Apple shares are Warren Buffett's favorite shares.
It is no coincidence that the stock of Cupertino's most famous big tech represents 49% of Buffett's $318 billion stock portfolio.
Apple is a technology giant known not only for its iconic products but also for its dominant presence in consumer markets.
As he said earlier this year, “Apple is different from other businesses we own.
It's just a better business.” Let's understand in more detail why Warren Buffet has accumulated Apple shares over time and believes that there is still potential for price growth in the long term.
Why Apple shares are Buffett's most loved Warren Buffett is known for his predilection for companies with lasting competitive advantages and Apple has everything it takes to be the investor's favorite.
There are at least 3 reasons why Buffett invested so much in this company.
1) Customer loyalty The Apple brand was the second most valued in the world in 2023: strong consumer loyalty gives it unparalleled pricing power.
Buffett, in a recent interview with CNBC, underlined this aspect, highlighting the fact that few companies can boast the same loyalty as consumers.
With a base of more than 2 billion active devices, Apple manages to monetize through a wide range of services, including the App Store, Apple Pay and subscriptions such as Apple Music.
This sustained competitive advantage is one of the reasons (but not the only one) why Buffett chose to invest so heavily in this company.
read also 1 stock to buy as passive income.
It is Warren Buffett's favorite 2) Diversification and revenue growth Apple's strength is not just limited to the smartphone sector.
The company has achieved leadership positions in various consumer markets, from smartphones to PCs, from tablets to smartwatches.
With a 55% market share in phones in the United States and a 16% worldwide share, Apple leads the smartphone industry.

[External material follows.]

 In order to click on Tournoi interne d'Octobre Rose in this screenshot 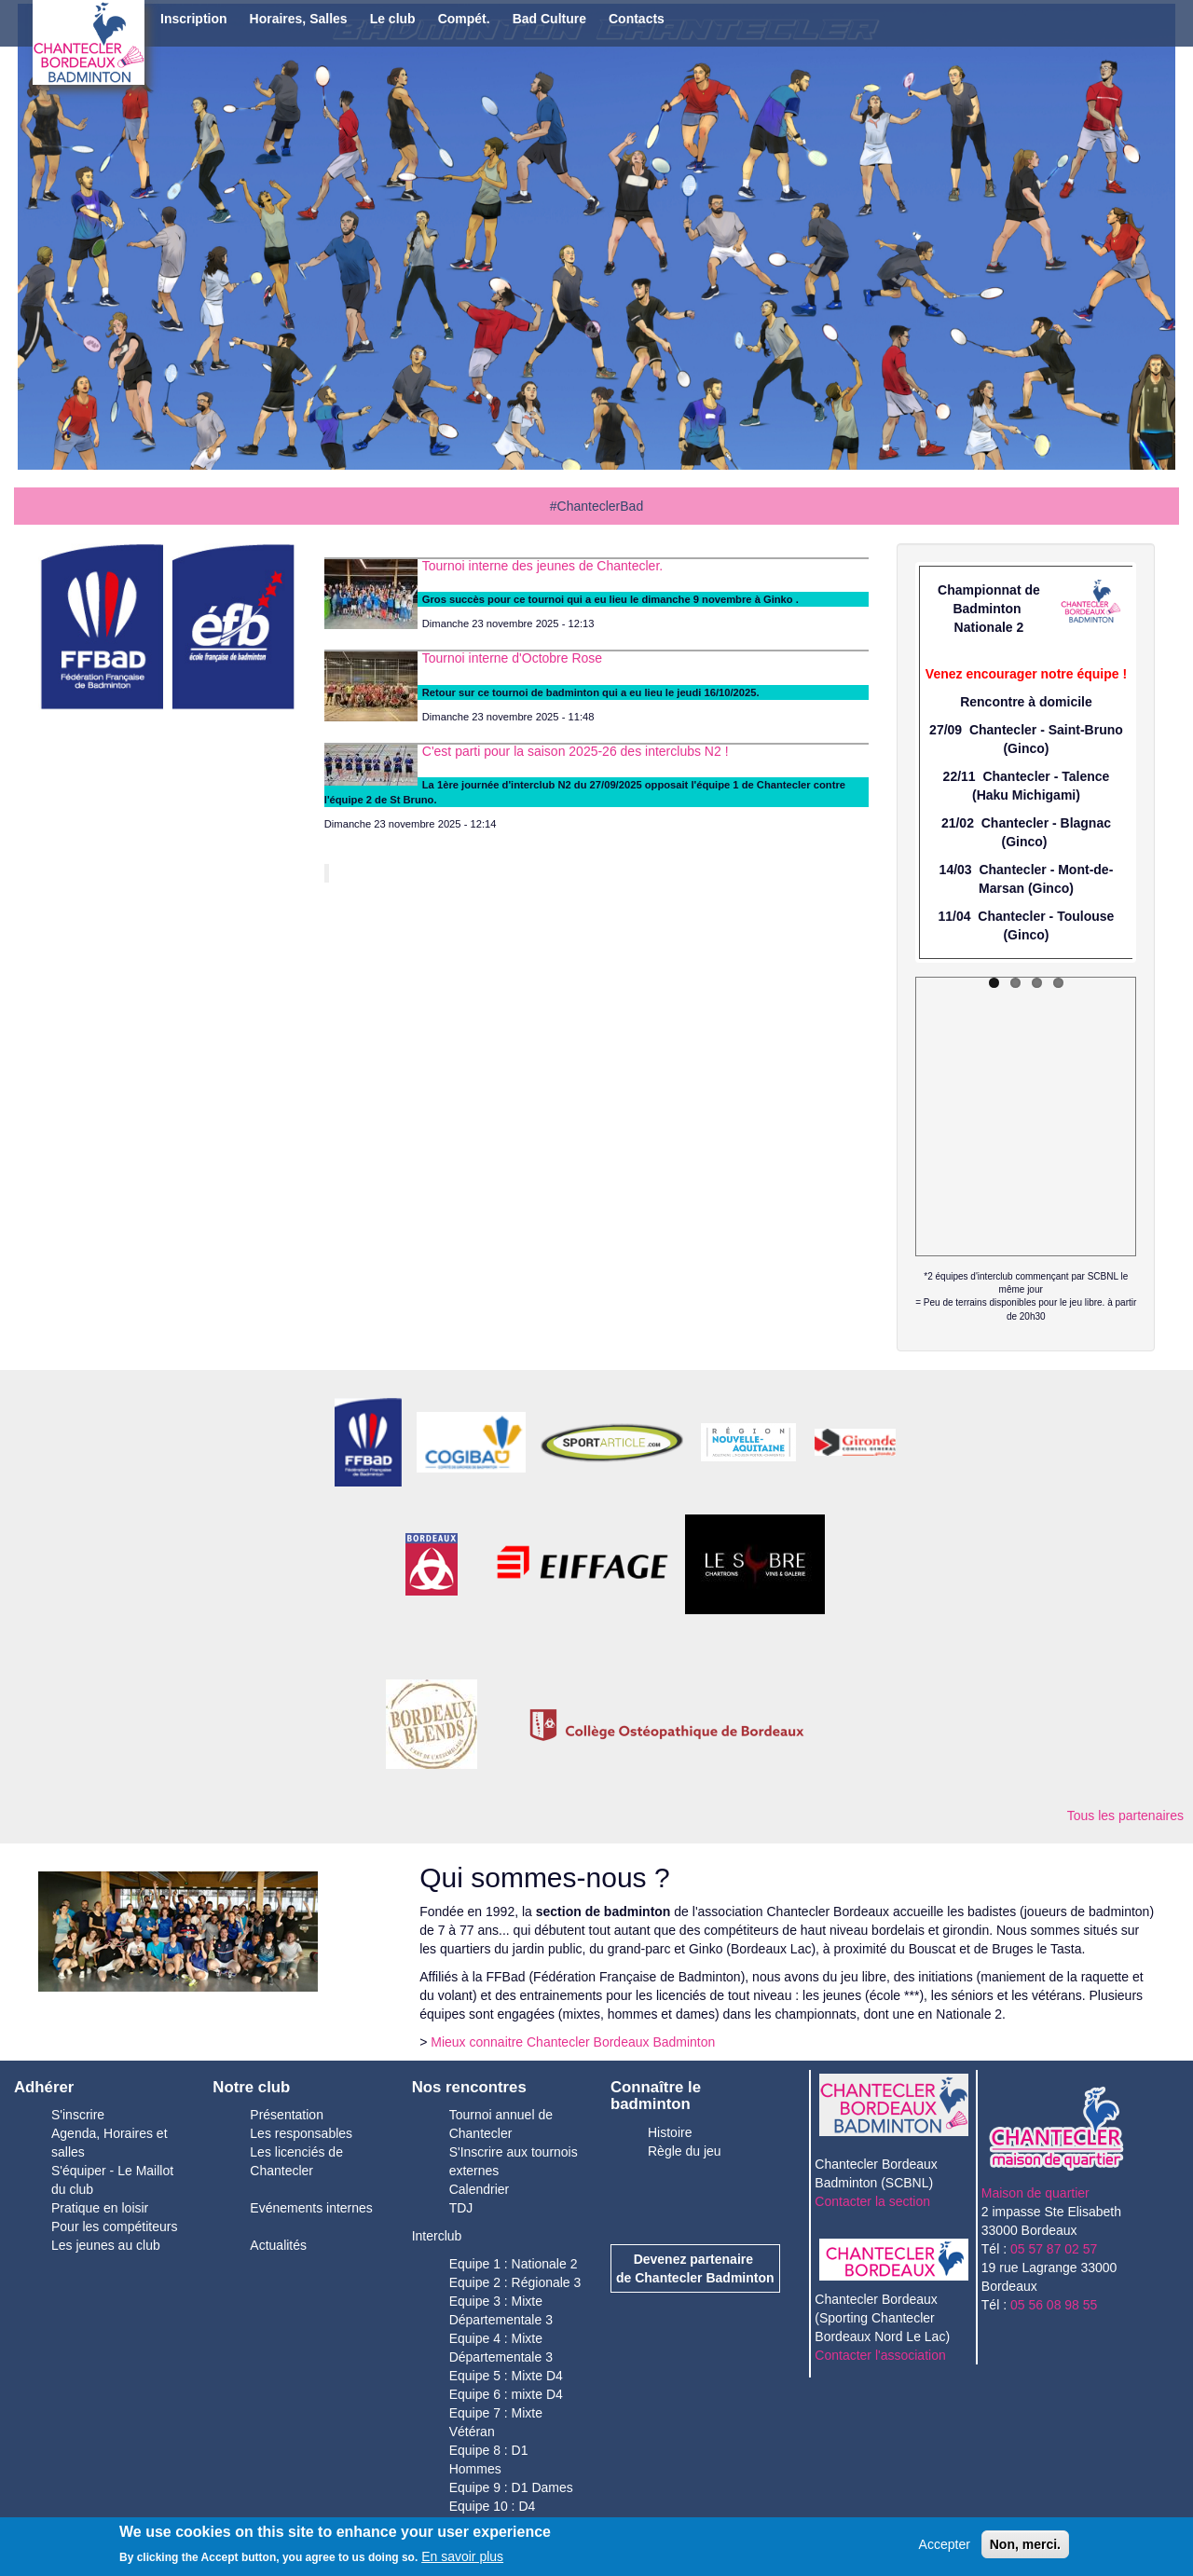 , I will do `click(512, 658)`.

This diversification offers Apple a path to sustained growth, as the broader consumer electronics market is expected to grow 6.6% annually through 2030.
Additionally, sales of steadily increasing mobile app and payment services they represent a double-digit growth opportunity.

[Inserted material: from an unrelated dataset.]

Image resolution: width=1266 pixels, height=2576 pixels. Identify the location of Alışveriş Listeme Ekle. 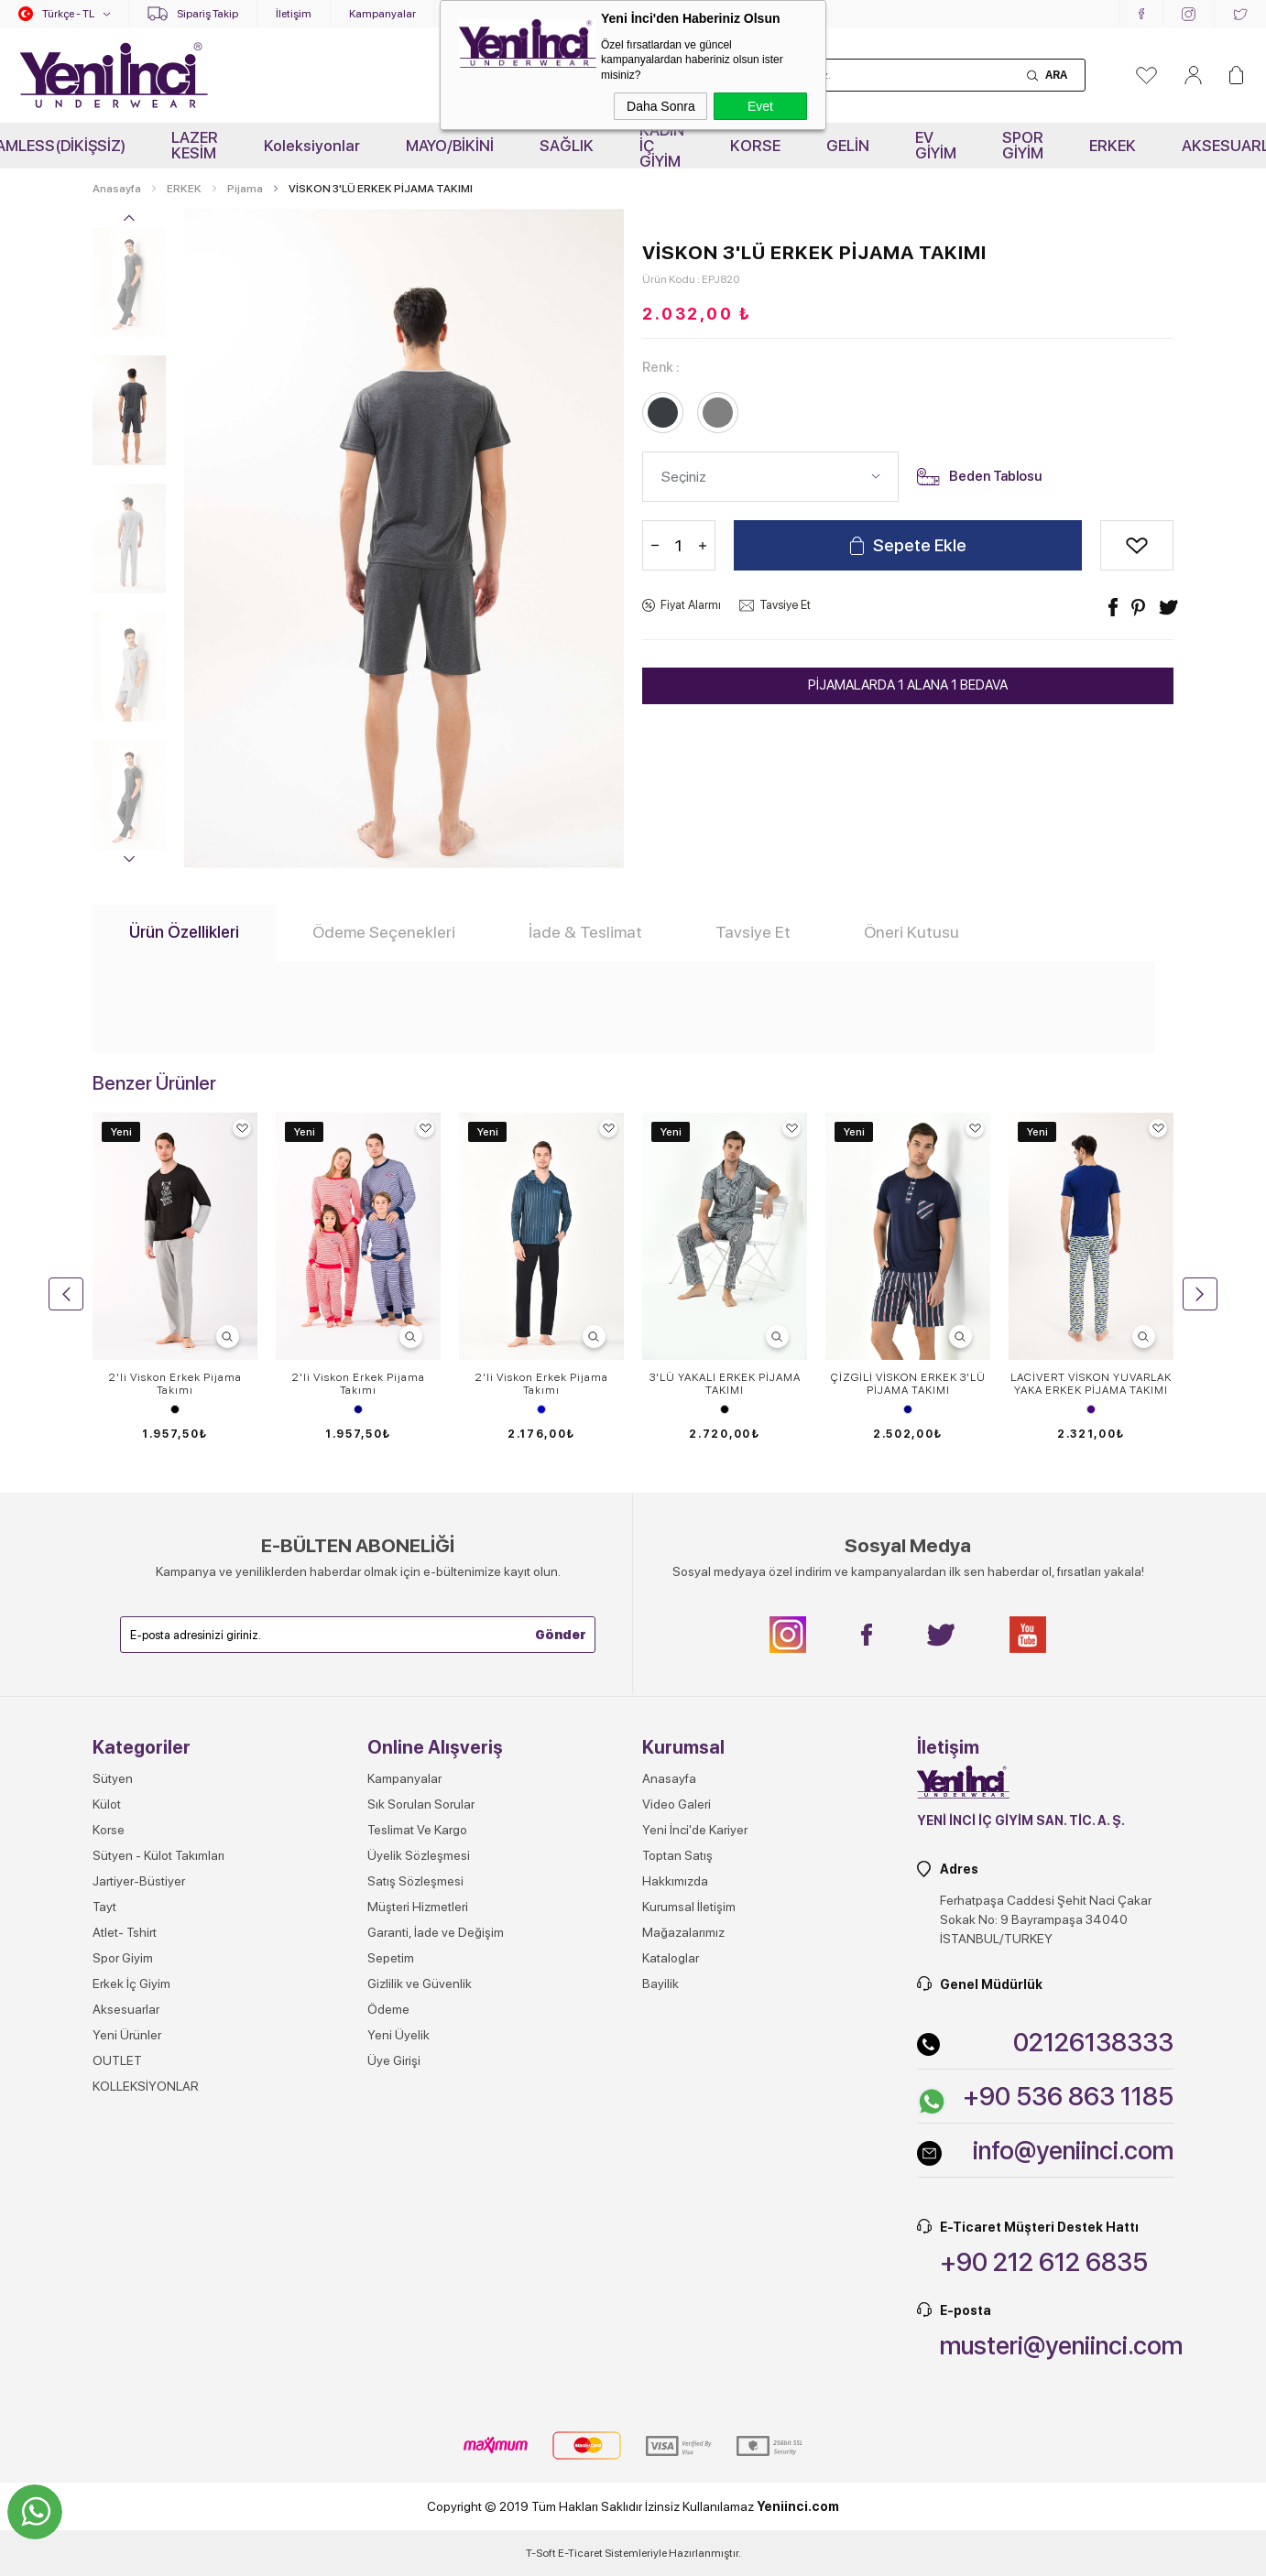 (1136, 545).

3) Positive opinions from analysts Analysts and experts from the main investment banks appreciate Apple despite the recent decline in quarterly revenues.
Apple beat profit expectations in its fiscal fourth quarter, although overall results fell short of expectations, with a 1% decline in revenue to $89.5 billion.

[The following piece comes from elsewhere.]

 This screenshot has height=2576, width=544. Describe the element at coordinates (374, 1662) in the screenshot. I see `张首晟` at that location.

The company has faced several challenges, including declining Mac and iPad sales and a shrinking Chinese market.
Despite this, Apple's strategies to maintain profitability, such as growth in high-margin services sales and stock repurchases of more than $15 billion, are receiving praise from analysts.
Despite the cautious outlook for the next quarter, investors should take into account the success of iPhone sales (+2.8%) and services (+16%).
The prevalence of "Buy" recommendations (64.2%) by the main investment banks reflects confidence in the stock, with an average 12-month target price of $201.13, suggesting new historical highs.
Is it worth buying Apple shares? Investing in Apple stock might seem tempting considering the company's success story.
The stock, listed at just $22 in 1980 on the Nasdaq, has risen 2,000% over the years (and 800% in the last five years alone).
The constant increase in prices has made Apple shares an attractive option for investors, on a par with the best-known safe investments, especially after the stock split in 2021 which made the stock more accessible even for small investors.
However, there are risks to consider.
Despite the positive trend in 2023 (+44%), the current valuation of the shares, with a multiple of almost 30 times earnings, above the five-year average, raises concerns.
Although earnings growth is expected to be 9.8% per year over the long term, the valuation multiple seems excessive and inconsistent with the current premium.
These factors could push investors to think carefully before buying Apple shares, perhaps waiting for a more favorable price in the future.
DISCLAIMER The information and considerations contained in this article should not be used as the sole or primary support on which to make investment decisions.
The reader retains full freedom in his own investment choices and full responsibility in making them, since he alone knows his risk propensity and his time horizon.
The information contained in the article is provided for informational purposes only and its disclosure does not constitute and should not be considered an offer or solicitation to the public for savings.